To assess the importance of the identified interactions for viral entry into human epithelial cells, we tested MERS-CoV pseudovirions (non-replicative viruses) ability to enter cells. Pseudoviruses with single point mutations in the binding site could no longer enter cells, showing that sialic acid binding via the identified site is a necessary step for viral entry.  

We next used cryoEM to illuminate the molecular determinants of the MERS-CoV binding selectivity for sialosides and understand their contribution to host specificity or tropism. A hint that sialoside specificity plays a role in tropism: MERS-CoV is unable to infect horses even though the equine receptor allows viral entry into host cells in vitro (4,5,6) This suggested a putative role of sialosides in modulating the range of target hosts. Our structures of MERS-CoV spike in complex with sialyl-oligosaccharides suggest that preferred interactions with a2,3-linked over a2,6-linked sugars result from enhanced contacts with the former class of ligands and that glycolyl containing sialosides are sterically disfavored from binding to the pocket. Horse respiratory tracts are decorated with glycolyl rich sialosides (7), giving a plausible explanation for the lack of MERS-CoV infection in horses.  

This study identified the location and interactions of the MERS-CoV spike with sialoside receptors, demonstrated these interactions are required for MERS-CoV spike-mediated entry into human airway epithelial cells, and shed light on the molecular intricacies of the changing host range and tropism of this virus based on sialoside interactions.


1. Raj VS et al. Dipeptidyl peptidase 4 is a functional receptor for the emerging human coronavirus-EMC. Nature. 495, 251-254 (2013). 2. Tortorici MA et al. Structural basis for human coronavirus attachment to sialic acid receptors. Nat Struct Mol Biol. 26, 481-489 (2019). 3. Goddard TD et al. UCSF ChimeraX: Meeting modern challenges in visualization and analysis. Protein Sci. 27, 14-25 (2018). 4. Barlan, A et al. Receptor variation and susceptibility to Middle East respiratory syndrome coronavirus infection. J. Virol. 88, 4953–4961 (2014). 5. Meyer, B et al.
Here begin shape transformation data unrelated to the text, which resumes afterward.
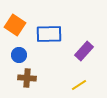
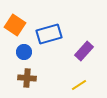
blue rectangle: rotated 15 degrees counterclockwise
blue circle: moved 5 px right, 3 px up
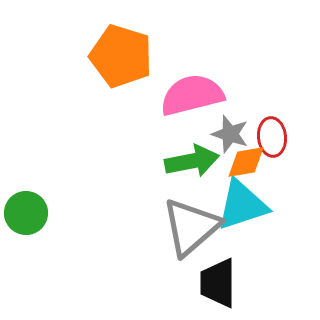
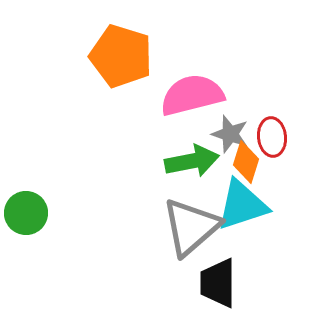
orange diamond: rotated 63 degrees counterclockwise
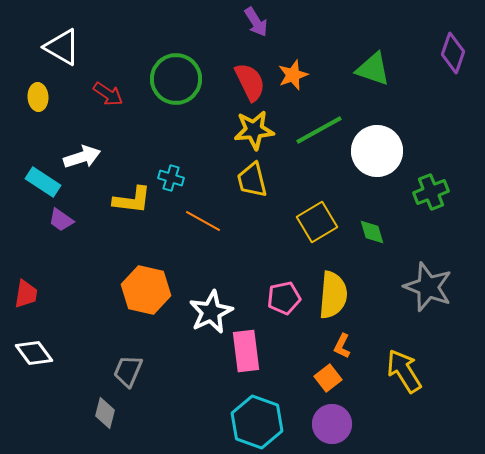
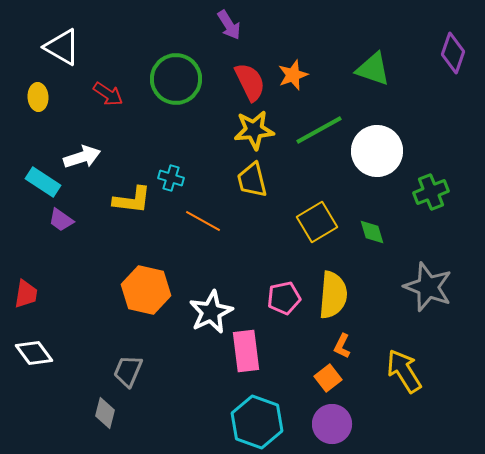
purple arrow: moved 27 px left, 3 px down
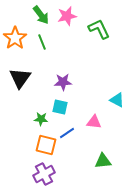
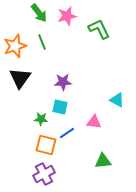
green arrow: moved 2 px left, 2 px up
orange star: moved 8 px down; rotated 15 degrees clockwise
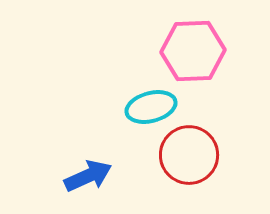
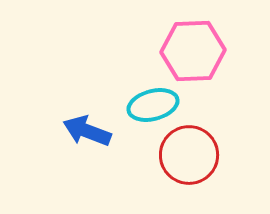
cyan ellipse: moved 2 px right, 2 px up
blue arrow: moved 1 px left, 45 px up; rotated 135 degrees counterclockwise
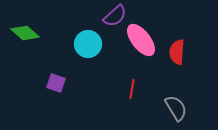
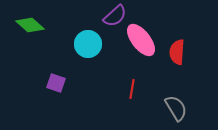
green diamond: moved 5 px right, 8 px up
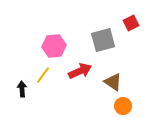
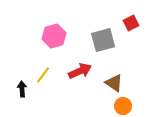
pink hexagon: moved 10 px up; rotated 10 degrees counterclockwise
brown triangle: moved 1 px right, 1 px down
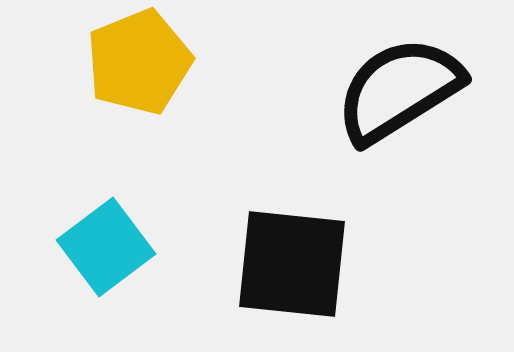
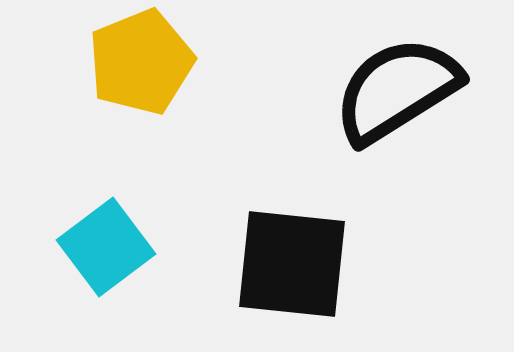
yellow pentagon: moved 2 px right
black semicircle: moved 2 px left
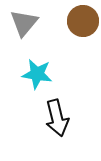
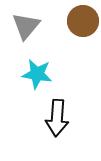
gray triangle: moved 2 px right, 3 px down
black arrow: rotated 18 degrees clockwise
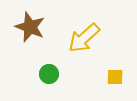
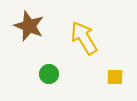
brown star: moved 1 px left, 1 px up
yellow arrow: rotated 100 degrees clockwise
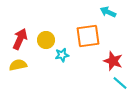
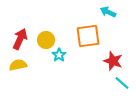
cyan star: moved 3 px left; rotated 24 degrees counterclockwise
cyan line: moved 2 px right
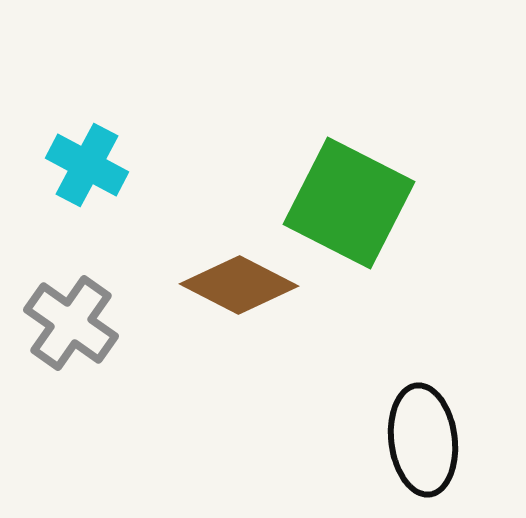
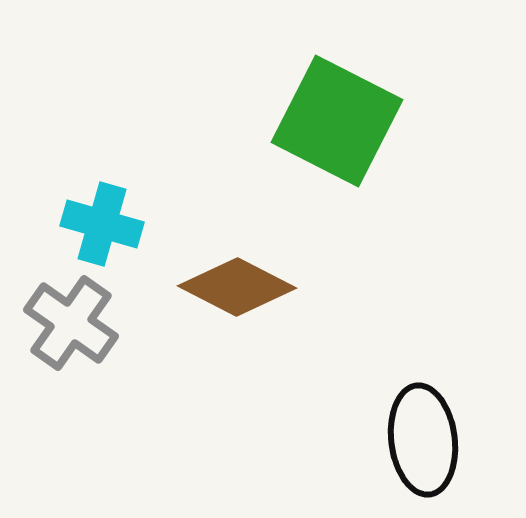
cyan cross: moved 15 px right, 59 px down; rotated 12 degrees counterclockwise
green square: moved 12 px left, 82 px up
brown diamond: moved 2 px left, 2 px down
Serologic assessment of possibility for MERS-CoV infection in equids. Emerg. Infect. Dis. 21, 181–182 (2015). 6. Vergara-Alert, J et al. Livestock susceptibility to infection with Middle East respiratory syndrome coronavirus. Emerg. Infect. Dis. 23, 232–240 (2017). 7. Suzuki, Y. et al. Sialic acid species as a determinant of the host range of influenza A viruses. J. Virol. 74, 11825–11831 (2000).